Tom,
thanks for all the facts first.
Tom Lane wrote:
>If the shared segment is no longer present according to ipcs,
>and there are no postgres processes still running, then it's
>simply not possible for it to be postgres' fault if memory has
>not been reclaimed. So you're looking at a kernel bug.
>
>
>
Before we switch this item to the linux kernel mailing list, let me add
two results and two more questions.
R1: First of all, I tried the loop from your older OS X problem:
while true
do
psql -c "select count(*) from tenk1" regression
done
Even after running the psql command for more than a million times over
quite a small table with about 10 000 entries, I can NOT see any lost
memory. Thus, we have another problem as the OS X people.

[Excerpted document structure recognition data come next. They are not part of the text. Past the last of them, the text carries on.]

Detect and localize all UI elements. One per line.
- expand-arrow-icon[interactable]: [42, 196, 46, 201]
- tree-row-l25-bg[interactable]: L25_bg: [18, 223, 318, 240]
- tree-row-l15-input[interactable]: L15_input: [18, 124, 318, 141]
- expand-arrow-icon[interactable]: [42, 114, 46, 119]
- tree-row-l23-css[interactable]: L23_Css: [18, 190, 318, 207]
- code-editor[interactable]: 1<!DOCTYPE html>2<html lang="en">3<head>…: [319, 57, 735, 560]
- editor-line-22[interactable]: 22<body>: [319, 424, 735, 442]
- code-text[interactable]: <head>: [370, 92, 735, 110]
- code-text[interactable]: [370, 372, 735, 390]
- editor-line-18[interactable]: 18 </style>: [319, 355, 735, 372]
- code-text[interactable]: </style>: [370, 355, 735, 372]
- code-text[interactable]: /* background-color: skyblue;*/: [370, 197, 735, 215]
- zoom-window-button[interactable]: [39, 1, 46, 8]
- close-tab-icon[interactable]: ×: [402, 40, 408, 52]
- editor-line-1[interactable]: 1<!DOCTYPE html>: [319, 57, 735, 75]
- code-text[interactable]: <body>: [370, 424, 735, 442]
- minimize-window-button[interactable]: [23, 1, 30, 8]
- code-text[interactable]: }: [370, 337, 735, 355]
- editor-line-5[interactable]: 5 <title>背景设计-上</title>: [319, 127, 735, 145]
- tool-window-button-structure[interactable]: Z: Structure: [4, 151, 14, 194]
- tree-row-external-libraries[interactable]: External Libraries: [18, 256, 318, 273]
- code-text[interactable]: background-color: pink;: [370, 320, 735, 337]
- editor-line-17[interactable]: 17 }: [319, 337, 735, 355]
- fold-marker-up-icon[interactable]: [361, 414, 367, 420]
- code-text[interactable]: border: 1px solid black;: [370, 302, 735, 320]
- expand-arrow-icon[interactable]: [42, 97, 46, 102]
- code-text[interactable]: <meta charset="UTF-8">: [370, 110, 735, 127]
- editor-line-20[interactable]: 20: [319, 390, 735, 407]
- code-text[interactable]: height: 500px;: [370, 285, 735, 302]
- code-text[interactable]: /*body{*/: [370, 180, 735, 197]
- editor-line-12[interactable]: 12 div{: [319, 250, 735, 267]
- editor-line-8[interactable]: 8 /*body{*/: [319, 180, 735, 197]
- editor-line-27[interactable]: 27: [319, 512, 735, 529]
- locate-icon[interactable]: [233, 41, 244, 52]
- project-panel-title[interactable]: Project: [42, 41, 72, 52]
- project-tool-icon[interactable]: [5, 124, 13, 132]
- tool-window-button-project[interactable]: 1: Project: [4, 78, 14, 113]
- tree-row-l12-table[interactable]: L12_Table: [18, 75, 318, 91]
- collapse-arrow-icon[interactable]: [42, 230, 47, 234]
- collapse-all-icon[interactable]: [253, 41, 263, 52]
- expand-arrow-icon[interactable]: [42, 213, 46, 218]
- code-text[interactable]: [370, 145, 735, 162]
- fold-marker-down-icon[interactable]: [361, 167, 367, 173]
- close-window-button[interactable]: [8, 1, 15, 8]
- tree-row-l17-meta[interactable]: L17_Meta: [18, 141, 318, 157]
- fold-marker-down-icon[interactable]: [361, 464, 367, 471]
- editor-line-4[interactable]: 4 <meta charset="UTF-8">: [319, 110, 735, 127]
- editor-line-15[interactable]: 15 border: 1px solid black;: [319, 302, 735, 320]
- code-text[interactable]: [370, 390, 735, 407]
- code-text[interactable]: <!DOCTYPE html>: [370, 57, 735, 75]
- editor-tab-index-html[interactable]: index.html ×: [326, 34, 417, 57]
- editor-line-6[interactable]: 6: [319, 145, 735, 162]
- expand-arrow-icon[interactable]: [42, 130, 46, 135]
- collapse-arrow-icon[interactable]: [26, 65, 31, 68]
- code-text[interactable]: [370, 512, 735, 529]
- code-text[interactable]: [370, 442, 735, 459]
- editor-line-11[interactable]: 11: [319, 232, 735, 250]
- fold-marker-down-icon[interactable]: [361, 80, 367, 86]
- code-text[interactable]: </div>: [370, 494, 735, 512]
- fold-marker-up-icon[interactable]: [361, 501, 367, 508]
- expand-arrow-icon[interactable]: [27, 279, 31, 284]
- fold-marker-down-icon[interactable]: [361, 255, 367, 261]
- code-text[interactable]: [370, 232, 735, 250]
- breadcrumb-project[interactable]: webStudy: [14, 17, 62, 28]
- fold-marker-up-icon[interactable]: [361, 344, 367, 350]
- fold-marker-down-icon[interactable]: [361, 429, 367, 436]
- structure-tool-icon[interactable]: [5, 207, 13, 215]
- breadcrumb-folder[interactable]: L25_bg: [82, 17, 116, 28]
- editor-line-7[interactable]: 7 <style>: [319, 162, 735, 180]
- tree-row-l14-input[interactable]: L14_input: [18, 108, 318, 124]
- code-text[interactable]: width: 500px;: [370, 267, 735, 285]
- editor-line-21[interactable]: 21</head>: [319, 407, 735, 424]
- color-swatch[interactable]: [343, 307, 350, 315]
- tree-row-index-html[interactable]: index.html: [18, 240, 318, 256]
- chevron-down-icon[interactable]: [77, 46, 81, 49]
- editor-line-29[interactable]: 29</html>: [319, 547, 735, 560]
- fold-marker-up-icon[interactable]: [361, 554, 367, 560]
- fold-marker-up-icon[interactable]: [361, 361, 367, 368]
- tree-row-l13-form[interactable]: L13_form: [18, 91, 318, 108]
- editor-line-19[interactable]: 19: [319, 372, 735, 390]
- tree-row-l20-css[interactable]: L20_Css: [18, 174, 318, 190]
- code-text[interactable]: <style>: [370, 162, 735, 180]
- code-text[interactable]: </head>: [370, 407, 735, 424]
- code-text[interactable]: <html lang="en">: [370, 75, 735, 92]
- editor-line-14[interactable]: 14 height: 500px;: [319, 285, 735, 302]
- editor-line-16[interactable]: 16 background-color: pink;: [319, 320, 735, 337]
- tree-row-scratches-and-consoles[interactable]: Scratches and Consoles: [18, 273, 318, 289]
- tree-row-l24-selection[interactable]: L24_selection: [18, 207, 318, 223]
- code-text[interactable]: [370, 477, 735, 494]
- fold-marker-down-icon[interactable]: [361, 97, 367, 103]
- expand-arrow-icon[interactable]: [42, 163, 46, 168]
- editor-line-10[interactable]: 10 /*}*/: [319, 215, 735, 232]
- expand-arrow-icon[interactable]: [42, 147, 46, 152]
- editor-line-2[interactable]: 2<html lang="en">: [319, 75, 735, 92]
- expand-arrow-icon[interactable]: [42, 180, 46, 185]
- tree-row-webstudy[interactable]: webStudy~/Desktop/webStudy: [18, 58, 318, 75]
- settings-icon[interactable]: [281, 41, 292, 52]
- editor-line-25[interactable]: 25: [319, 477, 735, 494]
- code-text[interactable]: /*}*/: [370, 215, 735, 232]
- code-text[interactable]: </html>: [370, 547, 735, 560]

R2: After having a look at the linux kernel mailing list, it seems that
this problem is not yet known there.
So far, so good.
Q1: The first question is quite easy: Is there any way to tell pg NOT to
use shmem? Although I expect minor performance with that configuration,
I would like to try that out.
Q2: You say that pg allocates one shared memory block which is never
changed in size, and I can see with ipcs that we talk about 10 MBytes on
my machine (which uses the default configuration). Although I usually do
not kill -9 the postmaster, the maximum loss of memory seems to be 10 M
for that reason.
However, my machine looses between 500 M and 800 M in two weeks, and
within that time, I restart pg only very few times, say 3-4 times.
Does pg allocate other shmem blocks? If there is really a kernel memory
problem in shmem, how can I loose so much memory?